-- Brief --
At the line containing "This screenshot has", begin an exact copy of the lines below and continue through the final one, with no pictures.

-- Listed entries --

────────

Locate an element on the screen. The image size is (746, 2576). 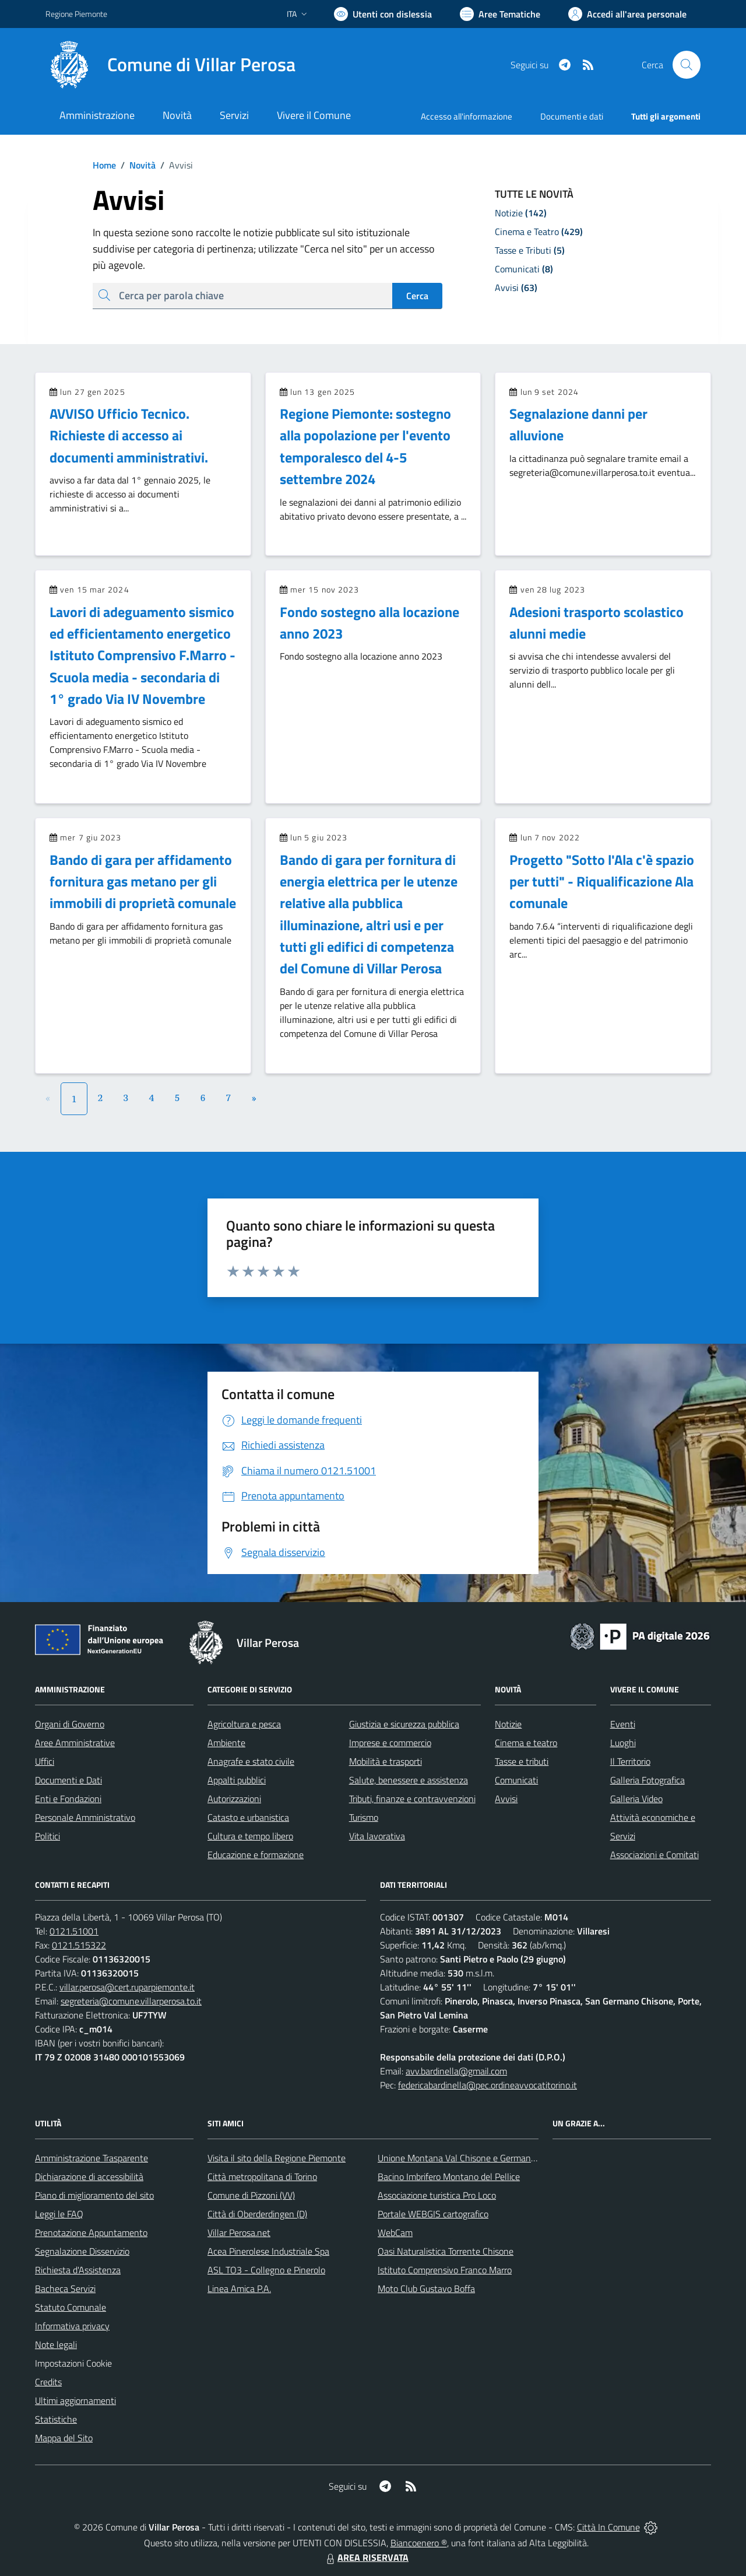
Associazioni e Comitati is located at coordinates (654, 1855).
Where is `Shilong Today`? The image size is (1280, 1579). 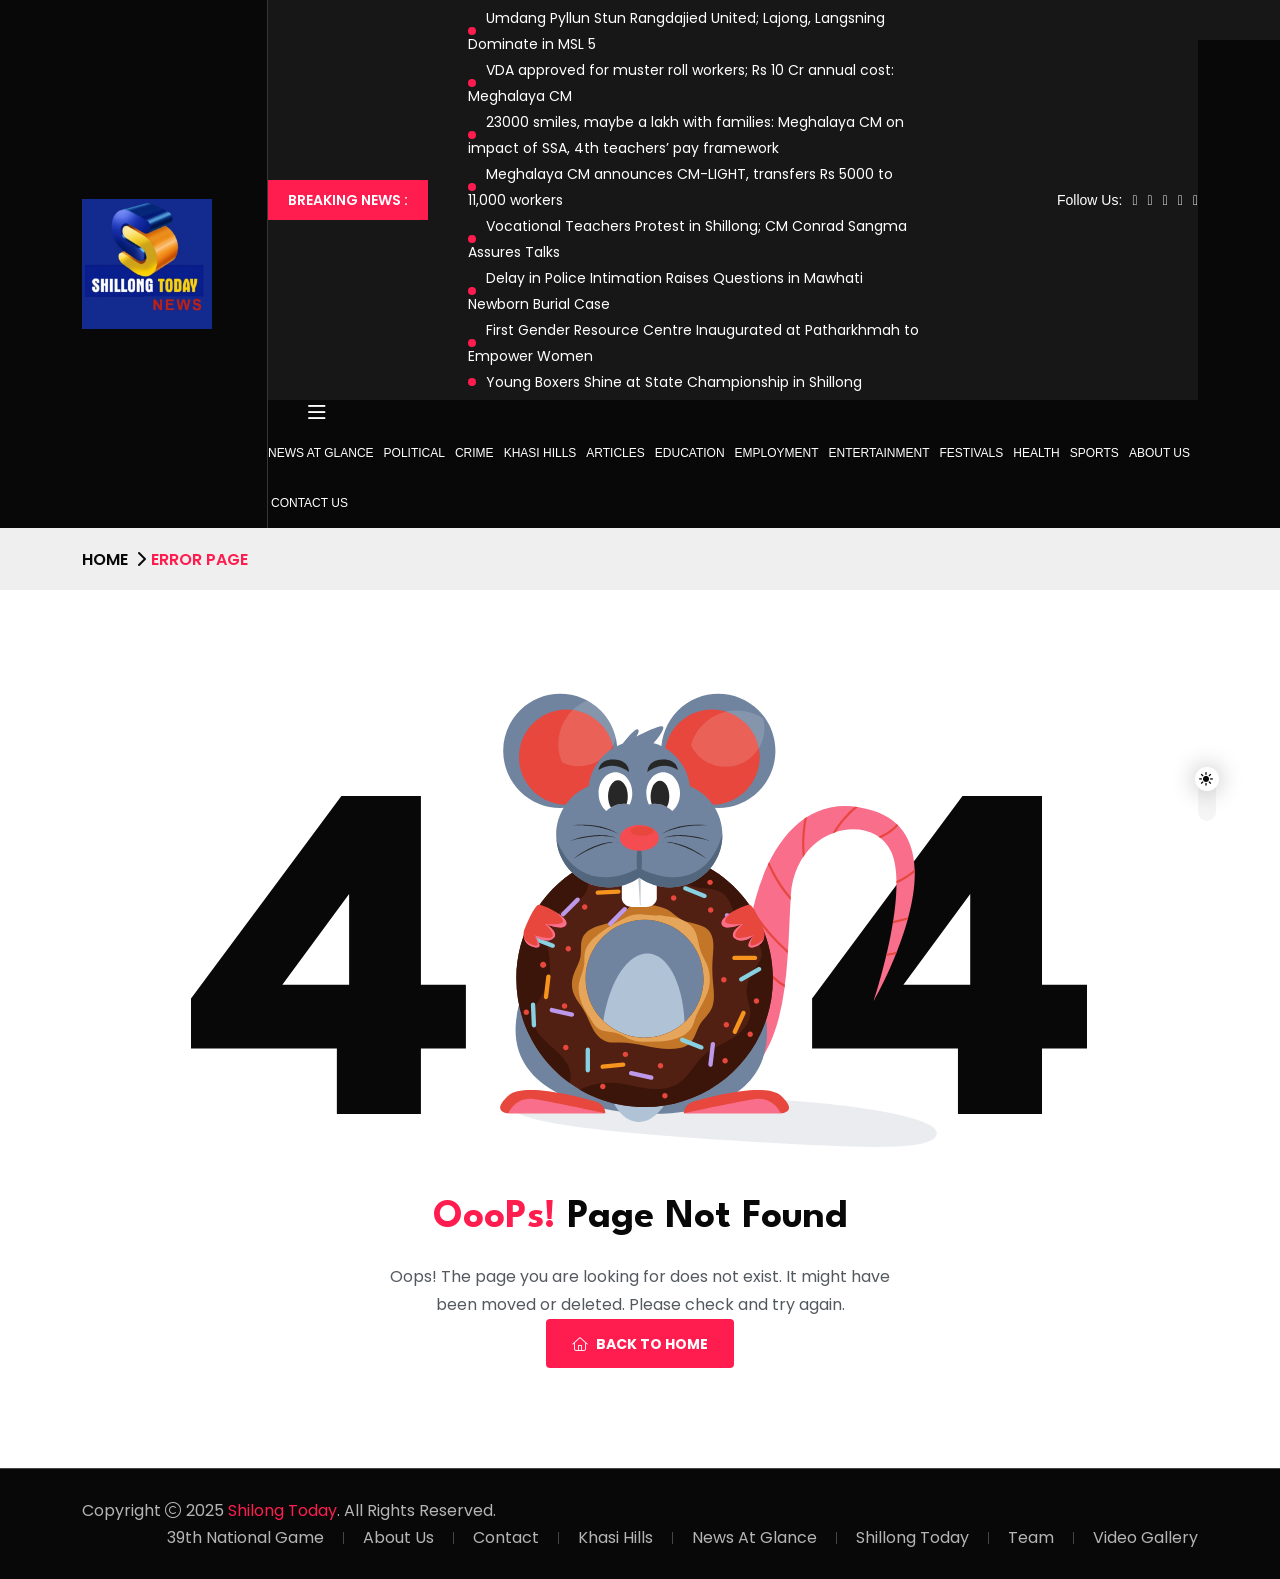 Shilong Today is located at coordinates (282, 1510).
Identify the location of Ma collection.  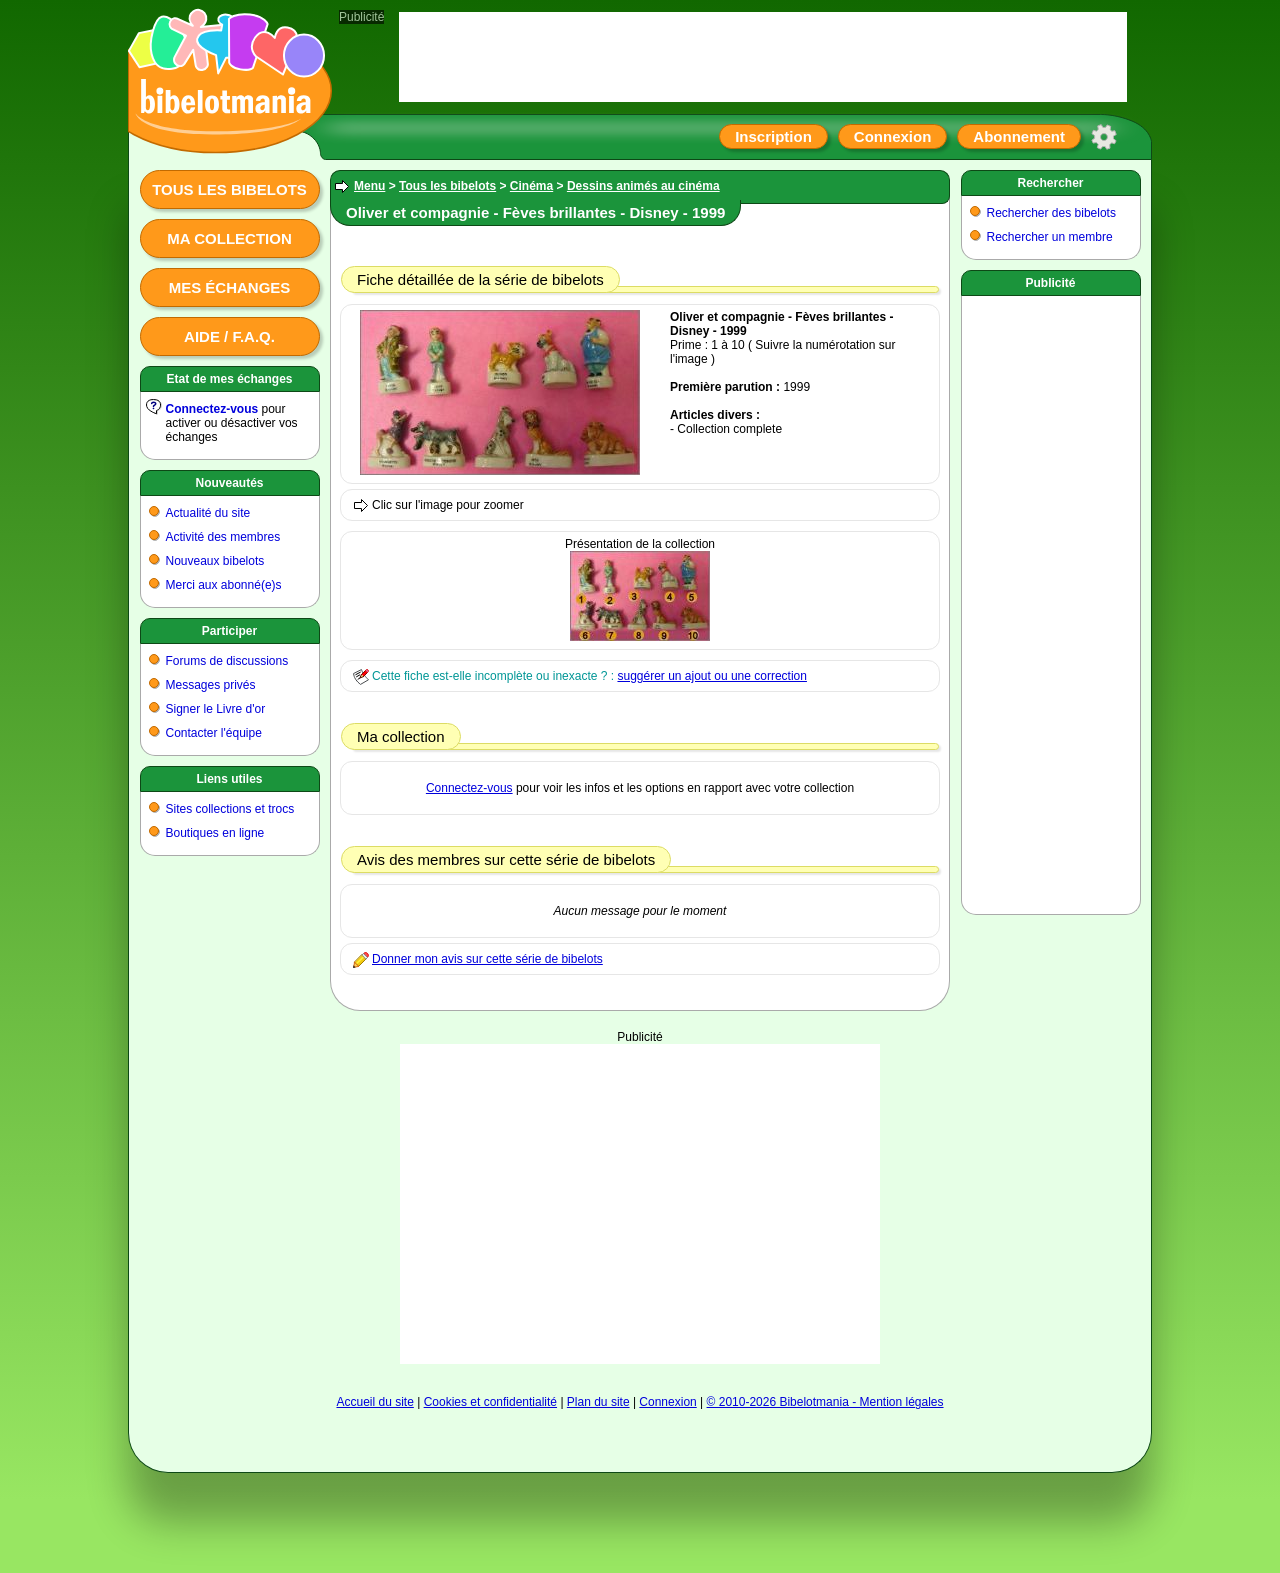
(229, 238).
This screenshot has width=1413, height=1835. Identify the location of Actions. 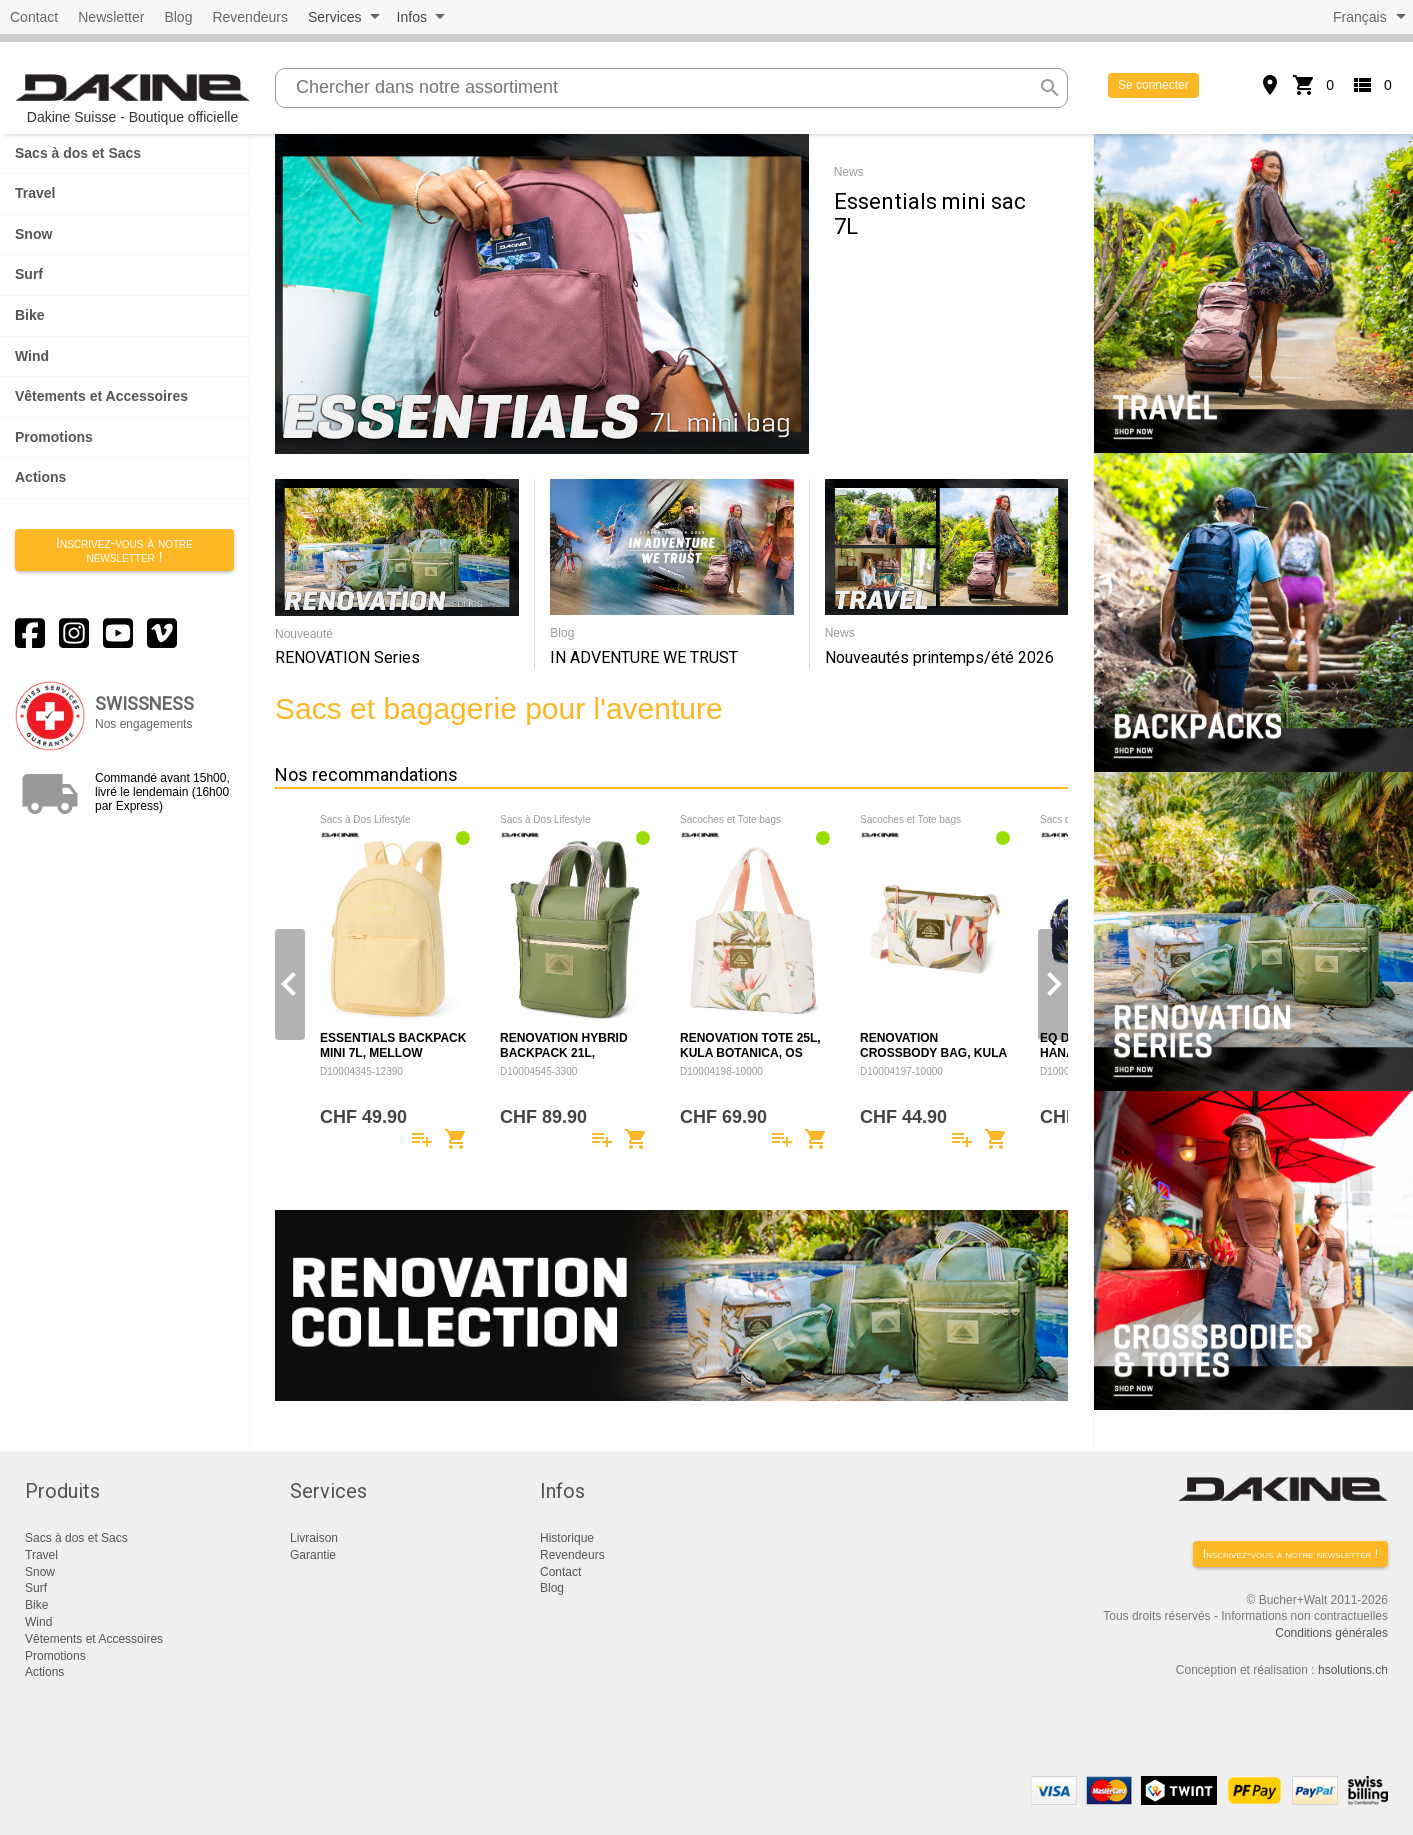
(40, 477).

────────

-- Your response --
This screenshot has width=1413, height=1835. Identify the location of Actions. 
(40, 477).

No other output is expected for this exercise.